-------- Supplied entries --------

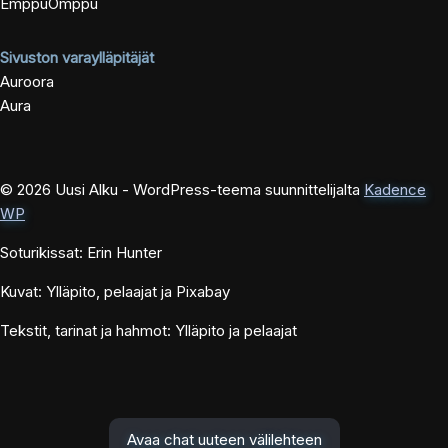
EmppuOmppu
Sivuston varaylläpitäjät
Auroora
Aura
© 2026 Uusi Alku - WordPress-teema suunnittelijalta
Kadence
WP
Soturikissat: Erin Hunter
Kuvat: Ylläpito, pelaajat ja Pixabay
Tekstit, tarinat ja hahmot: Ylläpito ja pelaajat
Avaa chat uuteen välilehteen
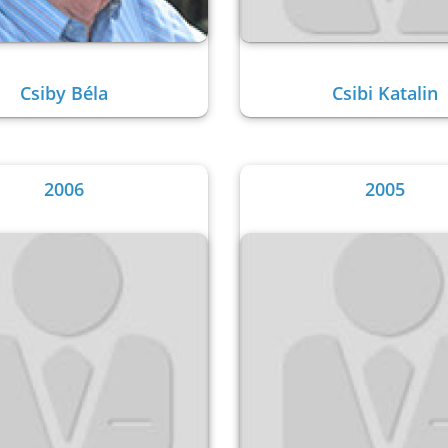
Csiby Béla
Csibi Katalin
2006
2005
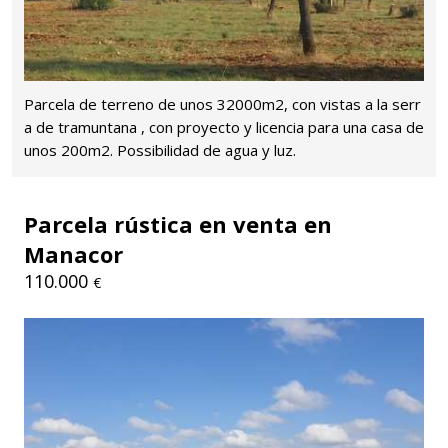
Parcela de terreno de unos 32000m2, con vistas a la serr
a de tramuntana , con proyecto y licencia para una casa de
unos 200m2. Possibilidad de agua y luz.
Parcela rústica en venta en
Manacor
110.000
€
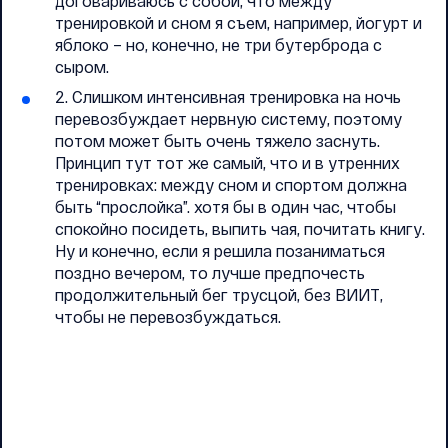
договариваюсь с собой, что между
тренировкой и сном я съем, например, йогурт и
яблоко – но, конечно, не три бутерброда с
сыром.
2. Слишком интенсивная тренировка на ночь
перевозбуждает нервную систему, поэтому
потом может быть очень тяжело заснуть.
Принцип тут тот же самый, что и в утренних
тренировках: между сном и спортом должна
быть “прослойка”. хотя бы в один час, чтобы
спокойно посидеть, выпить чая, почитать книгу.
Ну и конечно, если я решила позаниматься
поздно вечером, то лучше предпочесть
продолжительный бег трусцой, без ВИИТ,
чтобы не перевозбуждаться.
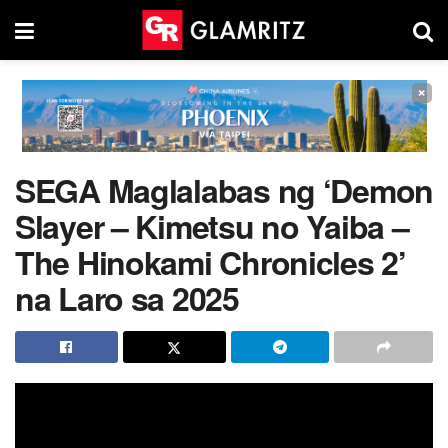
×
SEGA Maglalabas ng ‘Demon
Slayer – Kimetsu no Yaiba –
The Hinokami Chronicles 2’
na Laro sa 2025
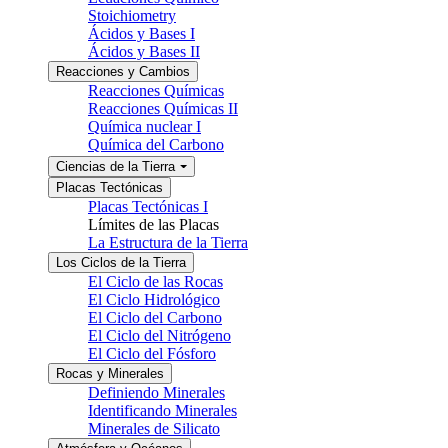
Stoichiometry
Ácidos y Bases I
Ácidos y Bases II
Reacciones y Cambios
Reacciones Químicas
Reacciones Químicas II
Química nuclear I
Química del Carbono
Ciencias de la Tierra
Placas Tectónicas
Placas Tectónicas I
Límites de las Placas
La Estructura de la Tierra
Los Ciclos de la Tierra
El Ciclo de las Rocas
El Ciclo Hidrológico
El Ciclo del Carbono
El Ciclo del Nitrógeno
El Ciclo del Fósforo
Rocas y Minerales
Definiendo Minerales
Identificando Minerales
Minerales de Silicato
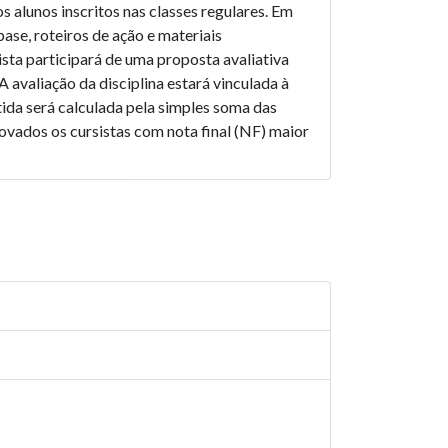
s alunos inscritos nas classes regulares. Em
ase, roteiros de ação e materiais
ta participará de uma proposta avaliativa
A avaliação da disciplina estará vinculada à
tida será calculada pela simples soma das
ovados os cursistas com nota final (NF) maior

--------

Task item: Without the pictures, print all of the records exactly.

Reply:
EmppuOmppu
Sivuston varaylläpitäjät
Auroora
Aura
© 2026 Uusi Alku - WordPress-teema suunnittelijalta
Kadence
WP
Soturikissat: Erin Hunter
Kuvat: Ylläpito, pelaajat ja Pixabay
Tekstit, tarinat ja hahmot: Ylläpito ja pelaajat
Avaa chat uuteen välilehteen
Csiby Béla
Csibi Katalin
2006
2005
Parcela de terreno de unos 32000m2, con vistas a la serr
a de tramuntana , con proyecto y licencia para una casa de
unos 200m2. Possibilidad de agua y luz.
Parcela rústica en venta en
Manacor
110.000
€
договариваюсь с собой, что между
тренировкой и сном я съем, например, йогурт и
яблоко – но, конечно, не три бутерброда с
сыром.
2. Слишком интенсивная тренировка на ночь
перевозбуждает нервную систему, поэтому
потом может быть очень тяжело заснуть.
Принцип тут тот же самый, что и в утренних
тренировках: между сном и спортом должна
быть “прослойка”. хотя бы в один час, чтобы
спокойно посидеть, выпить чая, почитать книгу.
Ну и конечно, если я решила позаниматься
поздно вечером, то лучше предпочесть
продолжительный бег трусцой, без ВИИТ,
чтобы не перевозбуждаться.
×
SEGA Maglalabas ng ‘Demon
Slayer – Kimetsu no Yaiba –
The Hinokami Chronicles 2’
na Laro sa 2025
Stoichiometry
Ácidos y Bases I
Ácidos y Bases II
Reacciones y Cambios
Reacciones Químicas
Reacciones Químicas II
Química nuclear I
Química del Carbono
Ciencias de la Tierra
Placas Tectónicas
Placas Tectónicas I
Límites de las Placas
La Estructura de la Tierra
Los Ciclos de la Tierra
El Ciclo de las Rocas
El Ciclo Hidrológico
El Ciclo del Carbono
El Ciclo del Nitrógeno
El Ciclo del Fósforo
Rocas y Minerales
Definiendo Minerales
Identificando Minerales
Minerales de Silicato
s alunos inscritos nas classes regulares. Em
ase, roteiros de ação e materiais
ta participará de uma proposta avaliativa
A avaliação da disciplina estará vinculada à
tida será calculada pela simples soma das
ovados os cursistas com nota final (NF) maior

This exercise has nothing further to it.